Potential data limitations include the possibility of selection bias, as the study cohort excluded women with more advanced stage of disease who were too unwell or unable to take part [13]. As a consequence of this, the prognostic model may overestimate survival among women with advanced stage of disease, relative to what may be seen among a more representative population of breast cancer patients. The exclusion of patients with advanced stage may also lead to an underrepresentation of patients with characteristics traditionally associated with advanced stage cancer and poorer prognosis. For example, socio-economically disadvantaged breast cancer patients tend to have greater risk of presenting with advanced stage of disease [31, 32], and tend to have poorer survival outcomes [8, 33, 34]. With the exception of mode of detection, the prognostic model contained variables sourced from the Queensland Cancer Registry or from medical records. Mode of detection information was collected from BCOS patients using computer-assisted telephone interview, by asking how the breast cancer was first detected. Self-reporting biases may arise during data collection via survey questionnaire methods [35]. The composite stage at diagnosis variable used in the prognostic model was obtained from review of medical records. There was a small amount of missing information within the stage at diagnosis variable and within some of the other variables included in the prognostic model. We used multiple imputation to handle this missing information, under an assumption the data were missing at random [36].

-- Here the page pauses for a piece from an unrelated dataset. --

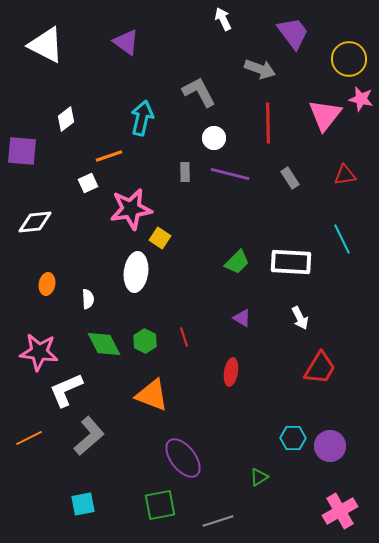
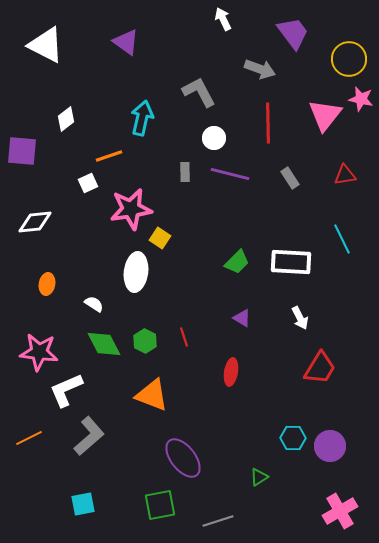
white semicircle at (88, 299): moved 6 px right, 5 px down; rotated 54 degrees counterclockwise
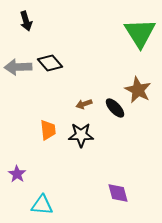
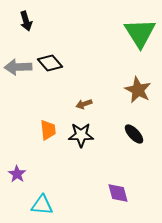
black ellipse: moved 19 px right, 26 px down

Externally validating prognostic models using independent datasets gives an indication of the predictive ability and generalisability of these models [28]. Some breast cancer prognostic survival models have shown weaker performance in independent populations [24]. Although our model has not yet been validated using an external dataset, internal validation of the model using Harrell’s concordance statistic indicated it had good ability to predict survival. The methodology used to develop our prognostic model has been used in the development of a prognostic survival model of invasive cutaneous melanoma [37]. The melanoma model offered greater discrimination than the breast cancer model (D-statistic of 1.53 versus 1.20), possibly due to the higher prognostic contribution that melanoma thickness had on melanoma survival compared to tumour diameter for breast cancer survival, even though both were the most important contributors in their respective prognostic model. Consistent with this, the prognostic factors in the melanoma model explained approximately half of the variation in survival while the breast cancer model explained one-third of the variation in survival.

Consistent with prognostic models for other cancer types [37, 38], this study has specifically focused on survival outcomes using information available at the time of diagnosis. While providing greater clarity about the role that socio-demographic, diagnostic and other clinical characteristics has on patient survival, there is an increasing role for tailored treatment plans for cancer patients that also consider additional information, including information about specific treatments, that become available during the management pathway [12]. As such, while our current model is novel in focusing on diagnostic-related variables, there is the potential to create an expanded prognostic model for this breast cancer cohort that incorporates additional post-diagnosis variables, including treatment-related factors, to compare with other published decision tools.

In conclusion, by using a large, population-based survey of Australian women diagnosed with breast cancer, this study provided novel insights into the important factors known at the time of diagnosis that influence survival outcomes that could not have been obtained through more typical cancer registry-based analyses. Assessing the performance of our model using other breast cancer cohorts would be a beneficial and informative next step. Given the large percentage of survival variation that was unexplained by this model, gaining a better understanding of what additional factors explain survival outcomes among women diagnosed with breast cancer will require dedicated research studies that include more comprehensive range of factors and/or more nuanced measurements.